Israeli Ambassador to Cairo Yaakov Amitai refused on Sunday to leave Cairo International Airport’s VIP arrival hall before having his car checked by explosive-sniffing dogs, security sources said.
Amitai is returning from Israel after his weekly trip home.
The ambassador declined to comment on whether he believes his automobile is targeted. The check found no explosives in the ambassador’s car or any of the escorting vehicles.
The sources said the procedure has become usual for visiting Israeli officials who feel permanently targeted.
Egypt’s Foreign Ministry and Israeli security authorities have urged precaution by Israeli diplomatic missions after Israeli diplomats were targeted in a car bomb attack in New Dehli and police in Thailand discovered a terrorist plot to attack the country's diplomats there, both in recent weeks. Israel has accused Iran of being behind both plots.
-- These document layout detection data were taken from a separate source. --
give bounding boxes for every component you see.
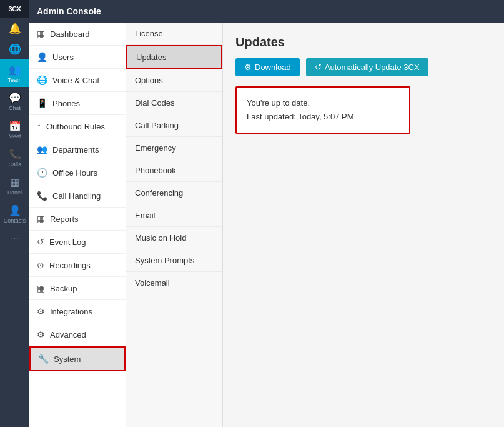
info-box: You're up to date. Last updated: Today, … <box>235 86 410 134</box>
rail-item-panel-label: Panel <box>7 189 22 196</box>
mid-item-email[interactable]: Email <box>126 204 222 227</box>
mid-item-options[interactable]: Options <box>126 69 222 92</box>
mid-item-updates-label: Updates <box>136 53 166 62</box>
nav-item-event-log-label: Event Log <box>49 238 86 247</box>
mid-item-emergency[interactable]: Emergency <box>126 137 222 159</box>
recordings-icon: ⊙ <box>37 260 44 270</box>
icon-rail: 3CX 🔔 🌐 👥 Team 💬 Chat 📅 Meet 📞 Calls ▦ P… <box>0 0 29 427</box>
bell-icon: 🔔 <box>9 23 21 34</box>
nav-item-backup[interactable]: ▦ Backup <box>29 277 126 300</box>
nav-item-dashboard[interactable]: ▦ Dashboard <box>29 23 126 46</box>
nav-item-office-hours[interactable]: 🕐 Office Hours <box>29 161 126 184</box>
nav-item-voice-chat-label: Voice & Chat <box>52 76 99 85</box>
nav-item-departments[interactable]: 👥 Departments <box>29 138 126 161</box>
nav-item-phones-label: Phones <box>52 99 80 108</box>
nav-item-event-log[interactable]: ↺ Event Log <box>29 231 126 254</box>
contacts-icon: 👤 <box>9 204 21 216</box>
auto-update-icon: ↺ <box>315 63 322 72</box>
system-icon: 🔧 <box>38 354 49 364</box>
rail-item-notifications[interactable]: 🔔 <box>0 18 29 38</box>
nav-item-advanced-label: Advanced <box>50 330 86 339</box>
content-area: ▦ Dashboard 👤 Users 🌐 Voice & Chat 📱 Pho… <box>29 23 504 427</box>
mid-item-dial-codes-label: Dial Codes <box>135 98 175 108</box>
mid-item-conferencing-label: Conferencing <box>135 188 183 198</box>
rail-item-contacts-label: Contacts <box>4 218 26 224</box>
nav-item-users-label: Users <box>52 53 74 62</box>
nav-item-outbound-rules-label: Outbound Rules <box>46 122 105 131</box>
rail-item-team-label: Team <box>7 77 21 83</box>
users-icon: 👤 <box>37 52 47 62</box>
mid-item-call-parking[interactable]: Call Parking <box>126 114 222 137</box>
nav-item-outbound-rules[interactable]: ↑ Outbound Rules <box>29 115 126 138</box>
info-line2: Last updated: Today, 5:07 PM <box>247 110 399 124</box>
mid-item-voicemail[interactable]: Voicemail <box>126 272 222 294</box>
nav-item-reports[interactable]: ▦ Reports <box>29 208 126 231</box>
chat-icon: 💬 <box>9 92 21 104</box>
mid-item-license-label: License <box>135 29 163 38</box>
nav-item-recordings[interactable]: ⊙ Recordings <box>29 254 126 277</box>
mid-item-updates[interactable]: Updates <box>126 45 222 69</box>
call-handling-icon: 📞 <box>37 191 47 201</box>
departments-icon: 👥 <box>37 144 47 154</box>
mid-item-email-label: Email <box>135 211 156 220</box>
dashboard-icon: ▦ <box>37 29 45 39</box>
nav-item-dashboard-label: Dashboard <box>50 29 90 39</box>
nav-item-departments-label: Departments <box>52 145 99 154</box>
nav-item-voice-chat[interactable]: 🌐 Voice & Chat <box>29 69 126 92</box>
rail-item-contacts[interactable]: 👤 Contacts <box>0 199 29 228</box>
nav-item-users[interactable]: 👤 Users <box>29 46 126 69</box>
mid-item-phonebook-label: Phonebook <box>135 166 176 175</box>
info-line1: You're up to date. <box>247 96 399 110</box>
auto-update-button[interactable]: ↺ Automatically Update 3CX <box>306 58 428 76</box>
panel-icon: ▦ <box>10 176 19 188</box>
integrations-icon: ⚙ <box>37 306 45 316</box>
middle-nav: License Updates Options Dial Codes Call … <box>126 23 223 427</box>
btn-bar: ⚙ Download ↺ Automatically Update 3CX <box>235 58 492 76</box>
rail-item-meet-label: Meet <box>8 133 21 139</box>
mid-item-system-prompts[interactable]: System Prompts <box>126 249 222 272</box>
rail-item-team[interactable]: 👥 Team <box>0 59 29 87</box>
calls-icon: 📞 <box>9 148 21 160</box>
reports-icon: ▦ <box>37 214 45 224</box>
mid-item-emergency-label: Emergency <box>135 143 176 153</box>
nav-item-system[interactable]: 🔧 System <box>29 346 126 371</box>
advanced-icon: ⚙ <box>37 329 45 339</box>
app-logo: 3CX <box>0 0 29 18</box>
nav-item-system-label: System <box>54 354 81 364</box>
mid-item-dial-codes[interactable]: Dial Codes <box>126 92 222 114</box>
nav-item-call-handling[interactable]: 📞 Call Handling <box>29 184 126 208</box>
main-content: Updates ⚙ Download ↺ Automatically Updat… <box>223 23 504 427</box>
rail-item-chat[interactable]: 💬 Chat <box>0 87 29 115</box>
backup-icon: ▦ <box>37 283 45 293</box>
mid-item-license[interactable]: License <box>126 23 222 45</box>
left-nav: ▦ Dashboard 👤 Users 🌐 Voice & Chat 📱 Pho… <box>29 23 126 427</box>
mid-item-conferencing[interactable]: Conferencing <box>126 182 222 204</box>
nav-item-recordings-label: Recordings <box>49 261 91 270</box>
mid-item-call-parking-label: Call Parking <box>135 121 179 130</box>
mid-item-music-on-hold-label: Music on Hold <box>135 233 186 243</box>
top-bar: Admin Console <box>29 0 504 23</box>
main-area: Admin Console ▦ Dashboard 👤 Users 🌐 Voic… <box>29 0 504 427</box>
nav-item-advanced[interactable]: ⚙ Advanced <box>29 323 126 346</box>
auto-update-button-label: Automatically Update 3CX <box>325 63 420 72</box>
nav-item-integrations-label: Integrations <box>50 307 92 316</box>
rail-dots: ··· <box>0 228 29 249</box>
rail-item-calls[interactable]: 📞 Calls <box>0 143 29 171</box>
nav-item-integrations[interactable]: ⚙ Integrations <box>29 300 126 323</box>
nav-item-reports-label: Reports <box>50 214 79 224</box>
event-log-icon: ↺ <box>37 237 44 247</box>
nav-item-call-handling-label: Call Handling <box>52 191 101 201</box>
mid-item-voicemail-label: Voicemail <box>135 278 170 288</box>
download-button[interactable]: ⚙ Download <box>235 58 300 76</box>
mid-item-music-on-hold[interactable]: Music on Hold <box>126 227 222 249</box>
rail-item-meet[interactable]: 📅 Meet <box>0 115 29 143</box>
voice-chat-icon: 🌐 <box>37 75 47 85</box>
rail-item-globe[interactable]: 🌐 <box>0 38 29 59</box>
phones-icon: 📱 <box>37 98 47 108</box>
nav-item-phones[interactable]: 📱 Phones <box>29 92 126 115</box>
rail-item-chat-label: Chat <box>9 105 21 111</box>
mid-item-phonebook[interactable]: Phonebook <box>126 159 222 182</box>
rail-item-panel[interactable]: ▦ Panel <box>0 171 29 199</box>
team-icon: 👥 <box>9 64 21 76</box>
mid-item-options-label: Options <box>135 76 163 85</box>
Relations between Cairo and Tel Aviv have grown more tense after the January 2011 uprising, which toppled former President Hosni Mubarak.
Many in Egypt have been calling for repealing the peace treaty signed by both countries in 1979 after Israel killed at least six Egyptian security soldiers in a border raid last August. The incident prompted angry Egyptian protesters to storm the Israeli Embassy in Cairo in September.
Israel has frequently voiced fears of possible changes in Egypt’s foreign policy after Islamist parties took the majority of seats in both chambers of Parliament.